Agrophysics

"Agrophysics is a branch of science bordering on agronomy and physics, whose objects of study are the agroecosystem - the biological objects, biotope and biocoenosis affected by human activity, studied and described using the methods of physical sciences." - Wikipedia

We use these guidelines and testing methods outlined by the Soil Quality for Environmental Health.
Together with Modern advancements in soil testing

Statistical Correct Soil Testing Method for Use in Agrophysics

  1. Field interview with grower, noticeable difference in texture, torque needed to pull equipment, changes in field over the years, bush cleared, fence line moved, pile buried, seeding pattern. Find out how each crop is seeded and Seedbed utilization and application methods and farming practises
  2. On-field map look at possible locations to take a sample and mark them representing 80% of the average conditions of the fields. If 80% similarities cannot be achieved, then 2 or 3 different zones may have to be sampled separately. This should only occur in special situations, ridge in field, peat soil, and escarpment and only at the grower’s recommendation. 
  3. Take samples minimum of 2 full seeder pass from any headlands or in-field equipment steering direction changes, eg rock pile, damage ditch.

Sample slice of soil should to a 90-degree angle to the seeding row.

Slice should be taken exactly the same way with each sample site. Two slices to be taken, one on each side of the GPS position. 

Each slice should cover 50% of the seeding row, eg 12-inch rows, two 6 inch cutes each taken the seed row into the sample as well as mid-row.
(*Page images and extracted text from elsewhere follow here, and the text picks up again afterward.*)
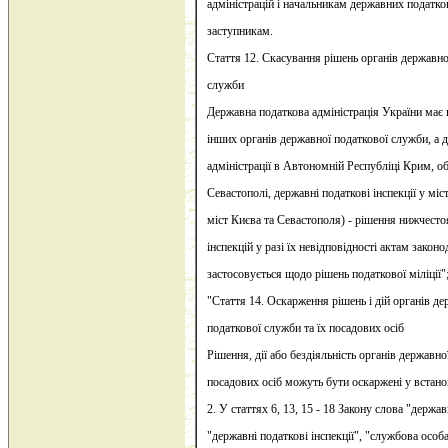
адміністрацій і начальникам державних податков
заступникам.
Стаття 12. Скасування рішень органів державно
служби
Державна податкова адміністрація України має
інших органів державної податкової служби, а 
адміністрації в Автономній Республіці Крим, об
Севастополі, державні податкові інспекції у мі
міст Києва та Севастополя) - рішення нижчест
інспекцій у разі їх невідповідності актам закон
застосовується щодо рішень податкової міліції"
"Стаття 14. Оскарження рішень і дій органів де
податкової служби та їх посадових осіб
Рішення, дії або бездіяльність органів державно
посадових осіб можуть бути оскаржені у встан
2. У статтях 6, 13, 15 - 18 Закону слова "держав
"державні податкові інспекції", "службова особ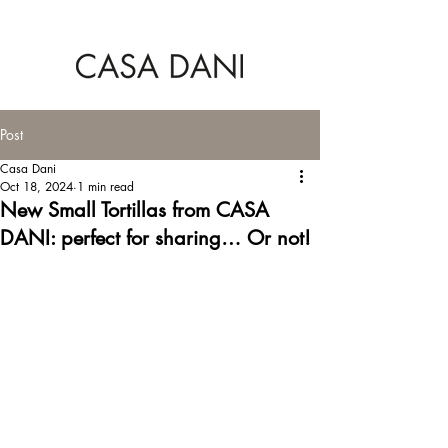
Post
Casa Dani
Oct 18, 2024
1 min read
New Small Tortillas from CASA
DANI: perfect for sharing… Or not!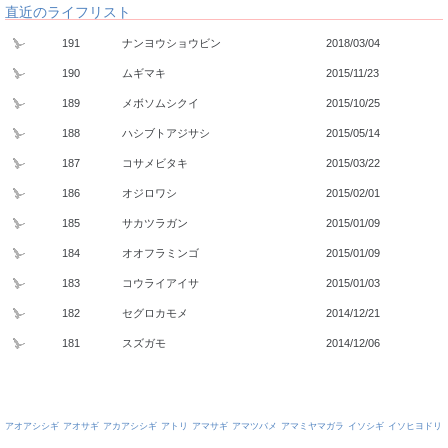
直近のライフリスト
191
ナンヨウショウビン
2018/03/04
190
ムギマキ
2015/11/23
189
メボソムシクイ
2015/10/25
188
ハシブトアジサシ
2015/05/14
187
コサメビタキ
2015/03/22
186
オジロワシ
2015/02/01
185
サカツラガン
2015/01/09
184
オオフラミンゴ
2015/01/09
183
コウライアイサ
2015/01/03
182
セグロカモメ
2014/12/21
181
スズガモ
2014/12/06
アオアシシギ
アオサギ
アカアシシギ
アトリ
アマサギ
アマツバメ
アマミヤマガラ
イソシギ
イソヒヨドリ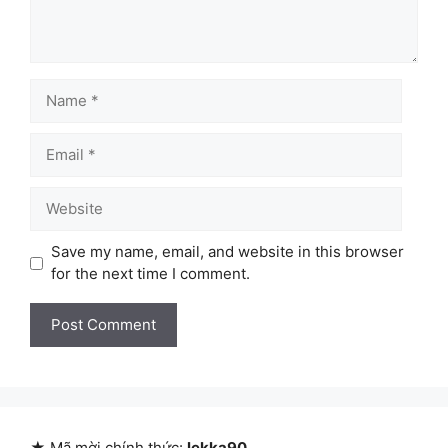
Name
Email
Website
Save my name, email, and website in this browser
for the next time I comment.
★ Mã mời chính thức:
lekka90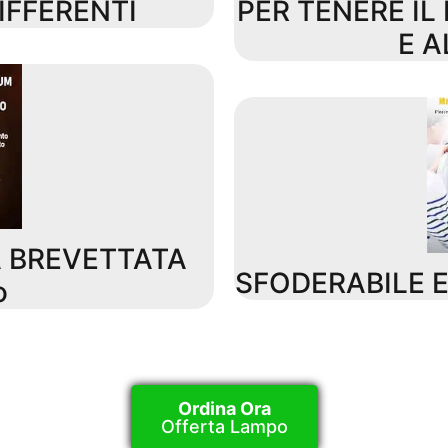
IFFERENTI
PER TENERE I
E A
 BREVETTATA
SFODERABILE E
o
Ordina Ora
Offerta Lampo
If the grower was seeing corn at 30-inch spacing a slice of 15 inches must be taken on each side to get one correct sample. 

Each slice is then expected to see for anything that may not represent an average sample and notes taken. On an average field I fine an average of one slice that is rejected because it would not be an accurate representations of the field. This is usually causes by a large disposition of a substance not seen in other samples. Eg, chuck of animal waste, deer droppings, rocks, chunk of straw..ec.

The first slice should be taken from a small hole to see subsoil and make note on filtrations and make up of sub soil. This will also help when separating each A horizon of soil from B horizon in an accurate sample. The separation of these two layers is easy taught and very important in accuracy of sample. This layer can be easy identified because it is usually the soil profile the producer works to the depth of his equipment. By taking note of sub soil important changes like from a gravel to a clay subsoil will change the management of the field and maybe cause to recommend separate zones in a field. 

Each slice taken is examined, cleaned from obstructions, roots do not eat rocks, and larvae’s, etc. 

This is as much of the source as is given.